Curtido ( for 1l jar)


  • 1 large cabbage (you can also use Chinese cabbage) sliced 3 cm, stems 1 cm. Keep end as a weight
  • 3 spring onions in slices including greens –  or 1 small red onion 
  • 3 carrots – grated
  • 1 garlic clove crushed
  • 1 red chilli deseeded and finely sliced (or to taste…)
  • Juice of 1 juicy or 2 not so juice limes
  • 2 tbsp dried oregano 
  • Salt – 2% w/v 



  1. Clean surfaces and hands.
  2. Wash your vegetables to remove surface dirt and prepare as directed.   
  3. Place a very large bowl on your weighing scale and set to zero.  

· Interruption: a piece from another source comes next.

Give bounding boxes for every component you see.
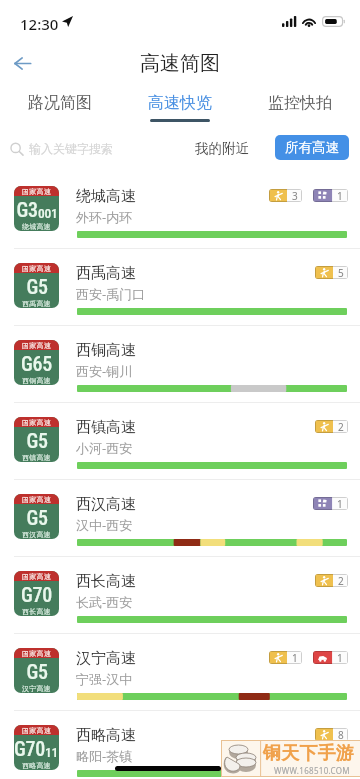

  4. Add all of the ingredients except for the salt to the bowl and note the weight.
  5. For every 100g of vegetables you are going to add 2g of salt.  So if your vegetables weigh 1000g you will need 20g salt.
  6. Add the salt then mix everything together well using either your hands or a spoon., then cover and leave for about an hour to let the salt draw the water out of the vegetables, or if you are in a hurry you can use your hands sauerkraut style. 
  7. If there is masses of juice, strain off some of the liquid and keep to top up the jar if necessary. 
  8. Add lime juice and oregano to the cabbage mixture.
  9. Transfer the vegetables and the brine to fermentation vessel, tightly packing the vegetables to eliminate any air pockets. 
  10. If the liquid doesn’t cover the vegetables, add your saved brine to shoulder height in the jar.
  11. To keep the curtido submerged, push your saved end of cabbage down on top, below the brine – all being well it will be big enough to fit snuggly against the sides of the jar. If not, use a plastic lid, sterilised stone in a bag or plastic lid.
  12. Place your ferment out of direct sunlight at room temperature, sitting on a plate or tray in case the brine spills over.  
  13. Your curtido will be ready somewhere between 3 and 8 days – depending upon the cabbage used. The flavour will continue to develop as it sits in the fridge over the coming weeks.  It will last at least 6 months.